If you must use threads in your application code, create a pool of threads so that you can control the number of threads your application creates. Like a JDBC connection pool, you allocate a given number of threads to a pool, and then obtain an available thread from the pool for your runnable class. If all threads in the pool are in use, wait until one is returned. A thread pool helps avoid performance issues and allows you to optimize the allocation of threads between WebLogic Server execution threads and your application.
Be sure you understand where your threads can deadlock and handle the deadlocks when they occur. Review your design carefully to ensure that your threads do not compromise the security system.
To avoid undesirable interactions with WebLogic Server threads, do not let your threads call into WebLogic Server modules. For example, do not use enterprise beans or servlets from threads that you create. Application threads are best used for independent, isolated tasks, such as conversing with an external service with a TCP/IP connection or, with proper locking, reading or writing to files. A short-lived thread that accomplishes a single purpose and ends (or returns to the thread pool) is less likely to interfere with other threads.

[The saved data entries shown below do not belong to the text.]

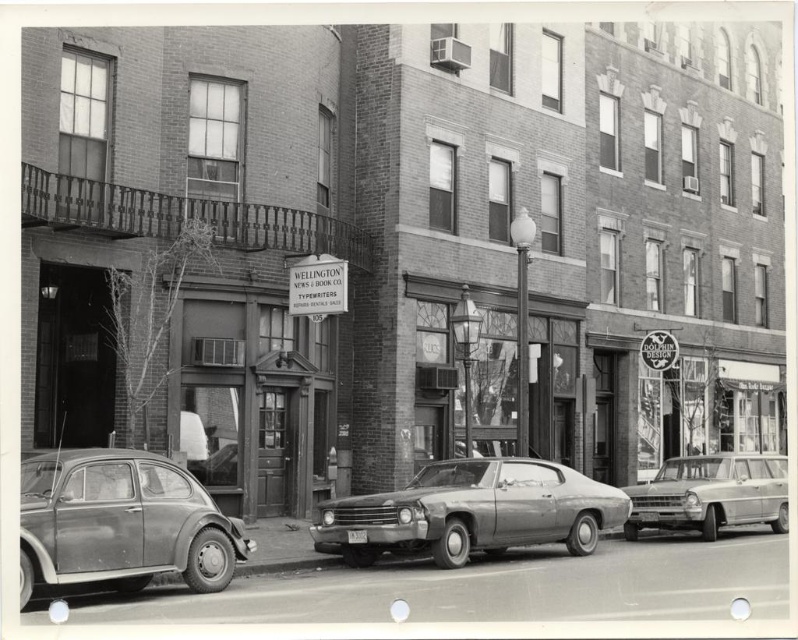 Can you confirm if matte gray car at lower left is positioned above metallic gray sedan at center?

Correct, matte gray car at lower left is located above metallic gray sedan at center.

The height and width of the screenshot is (640, 798). Describe the element at coordinates (121, 522) in the screenshot. I see `matte gray car at lower left` at that location.

Which is in front, point (74, 547) or point (322, 538)?

Point (74, 547) is in front.

Image resolution: width=798 pixels, height=640 pixels. I want to click on matte gray car at lower left, so click(x=121, y=522).

Which of these two, matte gray car at lower left or metallic silver station wagon at center, stands taller?

With more height is matte gray car at lower left.

Can you confirm if matte gray car at lower left is positioned to the left of metallic silver station wagon at center?

Yes, matte gray car at lower left is to the left of metallic silver station wagon at center.

Find the location of a particular element. Image resolution: width=798 pixels, height=640 pixels. matte gray car at lower left is located at coordinates (121, 522).

This screenshot has height=640, width=798. I want to click on matte gray car at lower left, so click(121, 522).

Is metallic gray sedan at center closer to the viewer compared to metallic silver station wagon at center?

Yes, metallic gray sedan at center is closer to the viewer.

Measure the distance between metallic gray sedan at center and metallic silver station wagon at center.

metallic gray sedan at center and metallic silver station wagon at center are 4.78 meters apart.

Image resolution: width=798 pixels, height=640 pixels. I want to click on metallic gray sedan at center, so click(x=471, y=513). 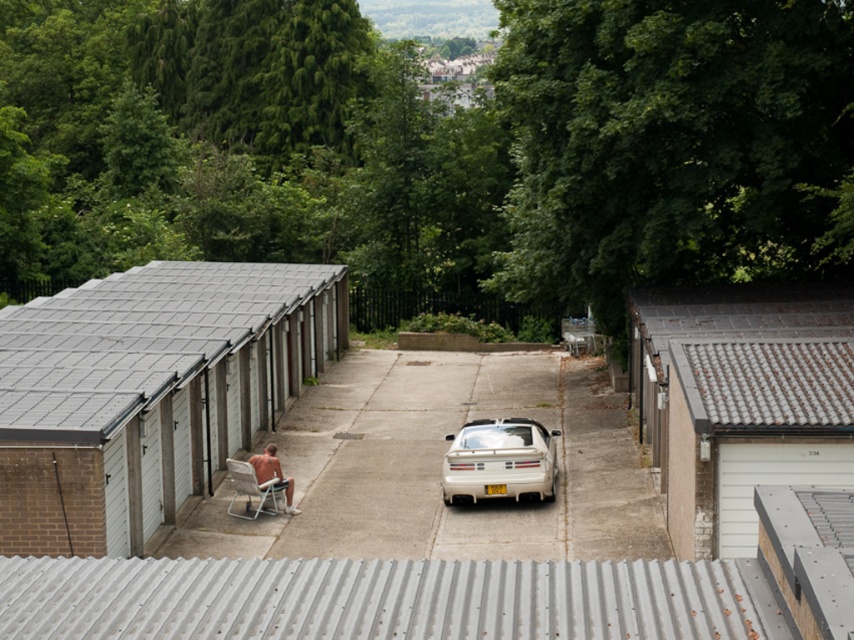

Avoid creating daemon threads in modules that are packaged in applications deployed on WebLogic Server. When you create a daemon thread in an application module such as a servlet, you will not be able to redeploy the application because the daemon thread created in the original deployment will remain running.
Be sure to test multithreaded code under increasingly heavy loads, adding clients even to the point of failure. Observe the application performance and WebLogic Server behavior and then add checks to prevent failures from occurring in production.
The Work Manager provides a simple API for concurrent execution of work items. This enables Java EE-based applications (including servlets and EJBs) to schedule work items for concurrent execution, which will provide greater throughput and increased response time. After an application submits work items to a Work Manager for concurrent execution, the application can gather the results. The Work Manager provides common "join" operations, such as waiting for any or all work items to complete. The Work Manager for Application Servers specification provides an application-server-supported alternative to using lower-level threading APIs, which are inappropriate for use in managed environments such as servlets and EJBs, as well as being too difficult to use for most applications.
For more information, see "Using Work Managers to Optimize Scheduled Work".
JSPs and servlets that will be deployed to a WebLogic Server cluster must observe certain requirements for preserving session data. See "Requirements for HTTP Session State Replication" in Administering Clusters for Oracle WebLogic Server for more information.
EJBs deployed in a WebLogic Server cluster have certain restrictions based on EJB type. See "Understanding WebLogic Enterprise JavaBeans" in Developing Enterprise JavaBeans, Version 2.1, for Oracle WebLogic Serverfor information about the capabilities of different EJB types in a cluster. EJBs can be deployed to a cluster by setting clustering properties in the EJB deployment descriptor.
If you are developing either EJBs or custom RMI objects for deployment in a cluster, also refer to "Using WebLogic JNDI in a Clustered Environment" in Developing JNDI Applications for Oracle WebLogic Server to understand the implications of binding clustered objects in the JNDI tree.